The most favorable period for the laying of turves is much greater than that for grass seed. Late February to late September is the period, but it is unwise to attempt the work during very dry weather in the summer. If one is allowed to use the hose-pipe in summer, then the hot, dry weather need not be quite such a problem.
It is; however, better to work in the cooler, wetter periods so that there is less time and labor involved in artificial watering. The individual turves will also knit together more quickly. Turf is usually obtained from local sources, and nurseries as well as online stores can often supply.
Addresses of suppliers can also be obtained from the internet, advertisements in the local evening and weekend newspapers. Garden shops often have addresses of local suppliers too. It is difficult to control the quality of turf and it can vary considerably from supplier to supplier. Quite often local gardeners can recommend a particular supplier of good quality turf.
Most good suppliers prepare their turf sources by pre-weeding and spiking or aeration. With some care and attention to the use of selective weed killers and lawn feeds, even quite poor quality turf can, in a few seasons, be brought back to a reasonable appearance.
It does pay, however, to scout around a little to discover a supplier of the better quality turf. Turf is usually supplied in individual pieces, each being 30 x 90cm/12 x 36 inch—a meter/yard of turf.
This is an easy exercise. Measure the length and width of the site. Divide the width by 3 and then multiply this number by the total length of the site. This will give the total number of whole turves required.
For example, a site is 36ft wide and 20ft long. Divide the width by 3 which gives a figure of 12. Multiply this figure by the total length which is 20, and the total number of turves required to cover this site will be 240.
Your turves will be delivered on the verge outside your home and you must be ready to get them into your garden as quickly as possible, so that they are not an obstruction and to prevent them decomposing if left in their stack.

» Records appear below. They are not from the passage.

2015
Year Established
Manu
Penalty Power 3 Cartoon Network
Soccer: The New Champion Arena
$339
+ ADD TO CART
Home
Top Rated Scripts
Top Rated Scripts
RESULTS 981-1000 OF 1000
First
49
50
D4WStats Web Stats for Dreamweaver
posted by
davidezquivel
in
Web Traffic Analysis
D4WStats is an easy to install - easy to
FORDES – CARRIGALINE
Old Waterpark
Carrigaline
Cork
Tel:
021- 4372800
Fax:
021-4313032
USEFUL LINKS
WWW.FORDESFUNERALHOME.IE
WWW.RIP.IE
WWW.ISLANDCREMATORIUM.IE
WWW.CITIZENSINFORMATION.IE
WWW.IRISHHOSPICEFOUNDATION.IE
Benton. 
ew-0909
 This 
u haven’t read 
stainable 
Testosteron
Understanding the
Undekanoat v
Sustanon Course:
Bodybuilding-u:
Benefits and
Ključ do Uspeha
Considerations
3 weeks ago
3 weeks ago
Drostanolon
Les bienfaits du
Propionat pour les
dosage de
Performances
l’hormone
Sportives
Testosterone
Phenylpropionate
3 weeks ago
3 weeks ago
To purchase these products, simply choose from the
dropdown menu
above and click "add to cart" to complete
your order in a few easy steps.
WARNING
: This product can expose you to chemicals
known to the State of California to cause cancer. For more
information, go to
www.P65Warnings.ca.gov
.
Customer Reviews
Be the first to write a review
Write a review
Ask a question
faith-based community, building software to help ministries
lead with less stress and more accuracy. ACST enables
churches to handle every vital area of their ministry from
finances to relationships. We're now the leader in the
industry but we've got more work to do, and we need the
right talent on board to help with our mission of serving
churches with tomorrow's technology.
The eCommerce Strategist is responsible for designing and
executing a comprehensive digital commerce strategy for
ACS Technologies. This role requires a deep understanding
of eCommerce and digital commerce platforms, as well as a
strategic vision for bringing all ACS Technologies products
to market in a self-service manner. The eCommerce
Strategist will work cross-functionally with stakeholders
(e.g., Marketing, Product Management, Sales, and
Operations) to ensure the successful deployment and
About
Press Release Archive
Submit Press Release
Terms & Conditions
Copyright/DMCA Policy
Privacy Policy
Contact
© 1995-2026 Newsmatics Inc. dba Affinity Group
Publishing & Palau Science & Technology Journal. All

Few delivery trucks (they are very heavy when loaded!) will drive over crossovers in case of damage.
Commence by laying whole turves across the width of the site. If necessary cut the end turf to fit the site. Be careful not to use a very narrow piece on the edge. It is better to cut to size, and then use a whole piece placed to the edge of the site and then put this trimmed piece inside next to it.

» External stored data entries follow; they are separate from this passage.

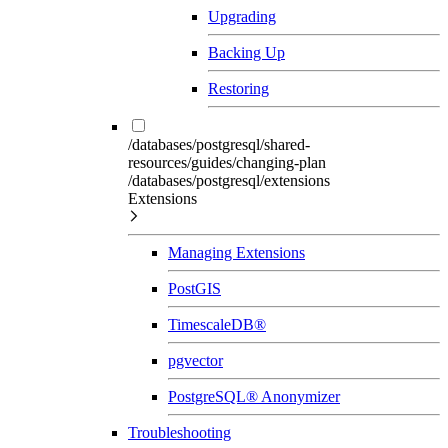
Upgrading
Backing Up
Restoring
/databases/postgresql/shared-
resources/guides/changing-plan
/databases/postgresql/extensions
Extensions
Managing Extensions
PostGIS
TimescaleDB®
pgvector
PostgreSQL® Anonymizer
Troubleshooting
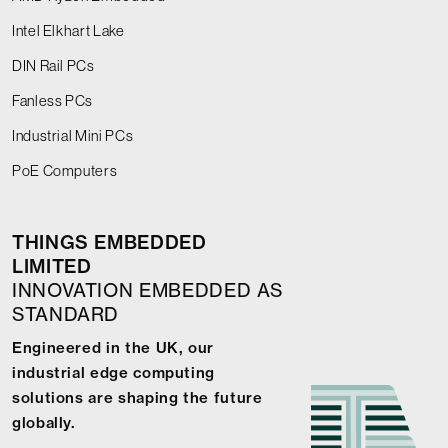
Intel Elkhart Lake
DIN Rail PCs
Fanless PCs
Industrial Mini PCs
PoE Computers
THINGS EMBEDDED
LIMITED
INNOVATION EMBEDDED AS
STANDARD
Engineered in the UK, our
industrial edge computing
solutions are shaping the future
globally.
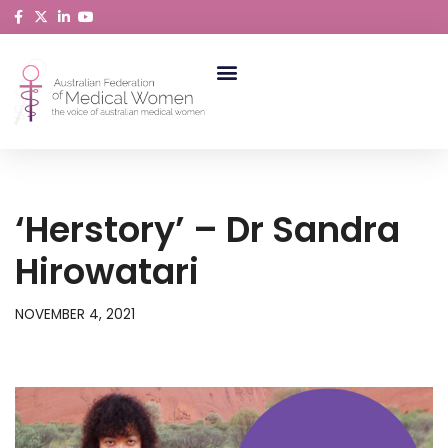
Skip
to
content
ABORIGINAL AND TORRES STRAIT ISLANDER MEDICAL WOMEN
‘Herstory’ – Dr Sandra
Hirowatari
NOVEMBER 4, 2021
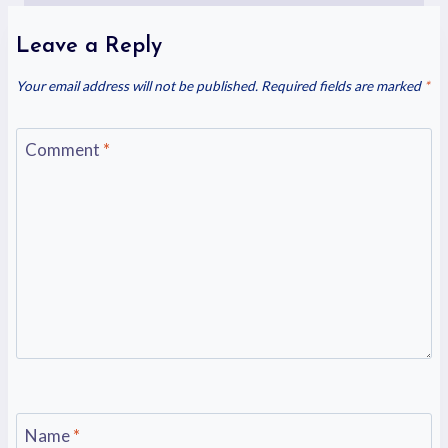
Leave a Reply
Your email address will not be published.
Required fields are marked
*
Comment
*
Name
*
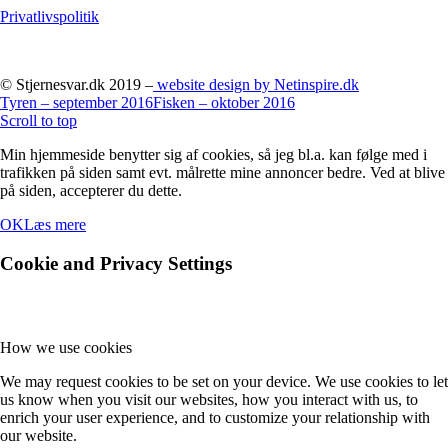
Privatlivspolitik
© Stjernesvar.dk 2019 –
website design by Netinspire.dk
Tyren – september 2016
Fisken – oktober 2016
Scroll to top
Min hjemmeside benytter sig af cookies, så jeg bl.a. kan følge med i
trafikken på siden samt evt. målrette mine annoncer bedre. Ved at blive
på siden, accepterer du dette.
OK
Læs mere
Cookie and Privacy Settings
How we use cookies
We may request cookies to be set on your device. We use cookies to let
us know when you visit our websites, how you interact with us, to
enrich your user experience, and to customize your relationship with
our website.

An alternative solution is to lay whole turves down the length of the site on the edges, and then fill in across the site with whole turves, cutting the last ones in each row to fit inside the edging turves. As turves are laid, make sure that the soil is raked level and is firmed.
It may be necessary to push or take away some soil occasionally if some of the turves have not been cut evenly in thickness. This is where it really pays to obtain quality turf.

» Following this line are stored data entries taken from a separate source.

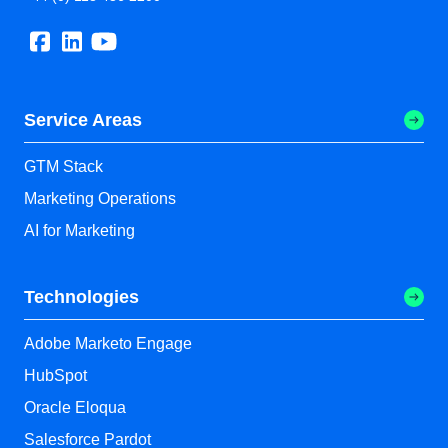
Service Areas
GTM Stack
Marketing Operations
AI for Marketing
Technologies
Adobe Marketo Engage
HubSpot
Oracle Eloqua
Salesforce Pardot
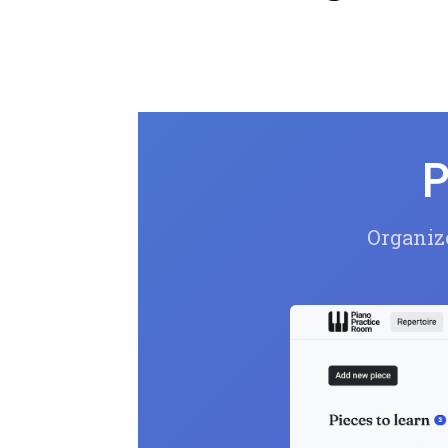
P
Organize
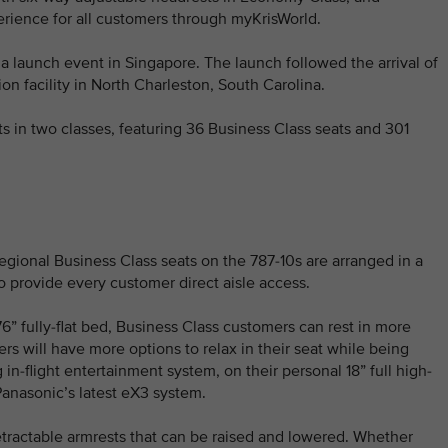
perience for all customers through myKrisWorld.
 a launch event in Singapore. The launch followed the arrival of
ion facility in North Charleston, South Carolina.
s in two classes, featuring 36 Business Class seats and 301
gional Business Class seats on the 787-10s are arranged in a
to provide every customer direct aisle access.
 76” fully-flat bed, Business Class customers can rest in more
rs will have more options to relax in their seat while being
in-flight entertainment system, on their personal 18” full high-
anasonic’s latest eX3 system.
etractable armrests that can be raised and lowered. Whether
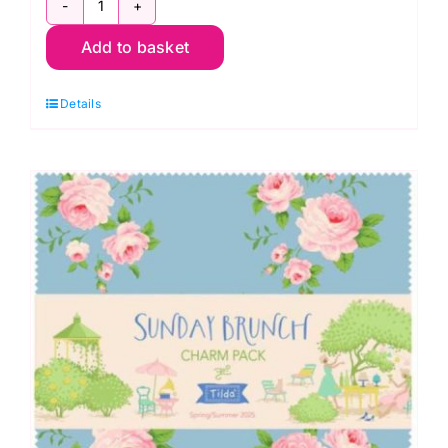
TD300263
Add to basket
Dark
Fat
Details
Quarter
Pack
(10
pieces),
Something
Blue
by
Tilda
quantity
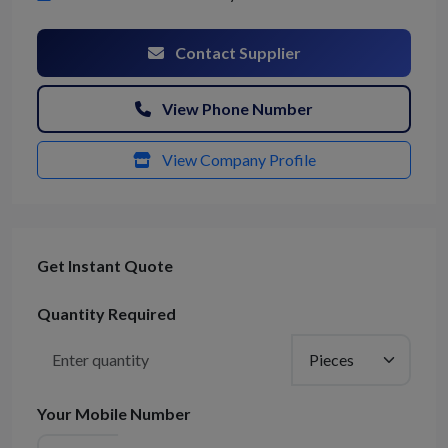
Contact Supplier
View Phone Number
View Company Profile
Get Instant Quote
Quantity Required
Your Mobile Number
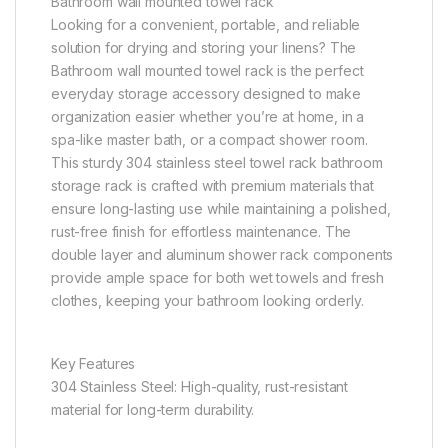
Bathroom wall mounted towel rack
Looking for a convenient, portable, and reliable
solution for drying and storing your linens? The
Bathroom wall mounted towel rack is the perfect
everyday storage accessory designed to make
organization easier whether you’re at home, in a
spa-like master bath, or a compact shower room.
This sturdy 304 stainless steel towel rack bathroom
storage rack is crafted with premium materials that
ensure long-lasting use while maintaining a polished,
rust-free finish for effortless maintenance. The
double layer and aluminum shower rack components
provide ample space for both wet towels and fresh
clothes, keeping your bathroom looking orderly.
Key Features
304 Stainless Steel: High-quality, rust-resistant
material for long-term durability.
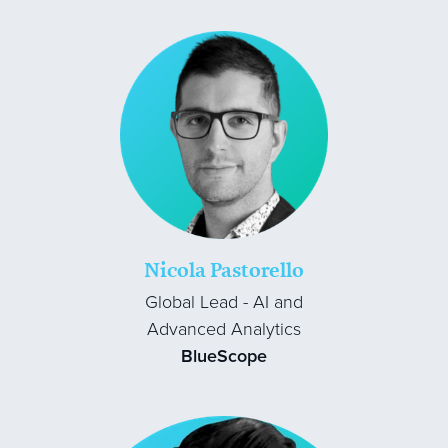
Nicola Pastorello
Global Lead - AI and
Advanced Analytics
BlueScope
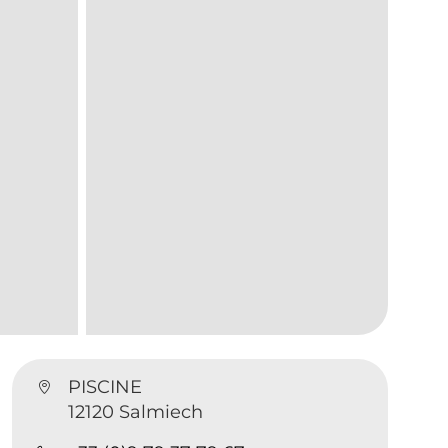
PISCINE
12120 Salmiech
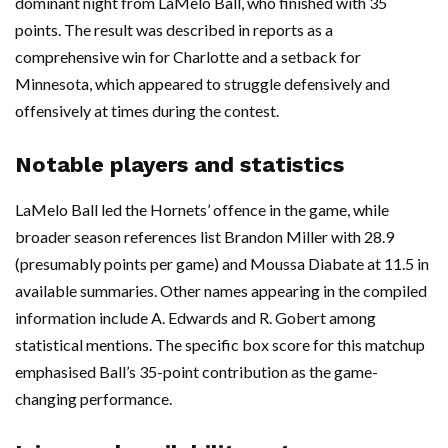
dominant night from LaMelo Ball, who finished with 35
points. The result was described in reports as a
comprehensive win for Charlotte and a setback for
Minnesota, which appeared to struggle defensively and
offensively at times during the contest.
Notable players and statistics
LaMelo Ball led the Hornets’ offence in the game, while
broader season references list Brandon Miller with 28.9
(presumably points per game) and Moussa Diabate at 11.5 in
available summaries. Other names appearing in the compiled
information include A. Edwards and R. Gobert among
statistical mentions. The specific box score for this matchup
emphasised Ball’s 35-point contribution as the game-
changing performance.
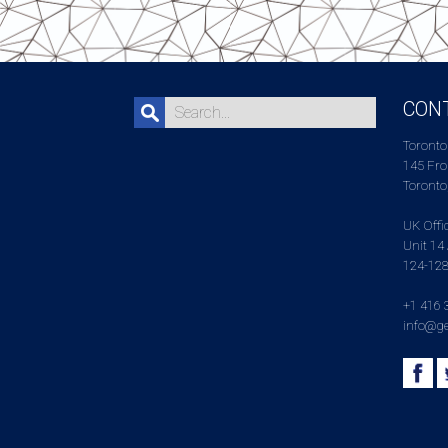
CON
Toronto
145 Fron
Toronto
UK Offi
Unit 14 
124-128
+1 416 
info@ge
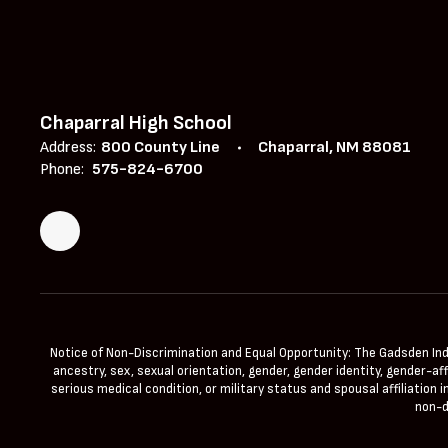
Chaparral High School
Address:
800 County Line
Chaparral, NM 88081
Phone:
575-824-6700
Notice of Non-Discrimination and Equal Opportunity: The Gadsden Indepe
ancestry, sex, sexual orientation, gender, gender identity, gender-aff
serious medical condition, or military status and spousal affiliation
non-d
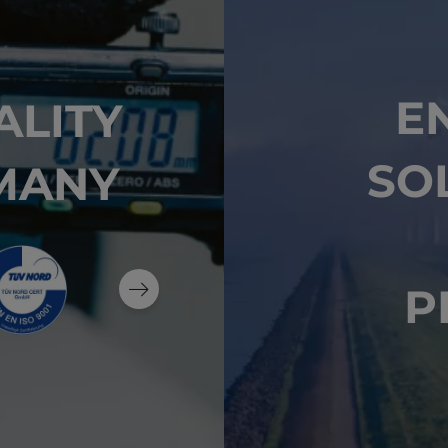
E
ALITY
SO
MANY
P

All the turves must be bonded like bricks in a wall. This means that vertical joints in one row do not fall directly opposite those in the previous row. To cause this stagger in joints, the first turf of every other row should be cut in half and laid.
The remaining turves in that row will be whole turves. This cutting will be necessary when whole turves are laid down the length of a site at the edges as mentioned earlier.
As each row is laid, a little fine soil, mixed with some moist peat, should be worked with the joints. This will help the turves to knit together quickly and will prevent drying out and curling of the edges in dry weather.
Work from a plank placed on the first row of turves and work forward down the site, moving the plank forward into the row of turves just laid down. In this way you avoid treading on the prepared site.
As each turf is laid, make sure that it is butted up firmly against the other turves. A homemade tamping block can be used to beat the turf lightly down as the work proceeds.
When the site has been turfed, roll the grass with a light roller or use the rear roller of the mower. To give more weight, a few bricks can be carefully placed on the mower.
Roll across the lawn and then down its length. A half-moon edging iron will be a useful piece of equipment when it is necessary to cut the turves to any desired shape at the edges.
Curves are easily cut out and if an irregular outline to flower borders is required, a length of hose-pipe can be laid out on the grass to the desired shapes and the turves cut out with this tool.
The main requirement may be to keep the turf watered if dry weather prevails. Drying winds can cause problems too, so a watchful eye must be maintained. It will be necessary to examine all the bonds and add some fine soil and peat where necessary.
Replace any sections of turf which have failed to ‘take’. Quite often, this is caused by poor contact with the prepared soil beneath, so make sure that replacement pieces are pressed firmly in place.
Autumn-laid turf will not grow very much, but will be ready for its first cut in the spring of the following year. Set the mower’s blades high for the first few cuts and then lower them gradually.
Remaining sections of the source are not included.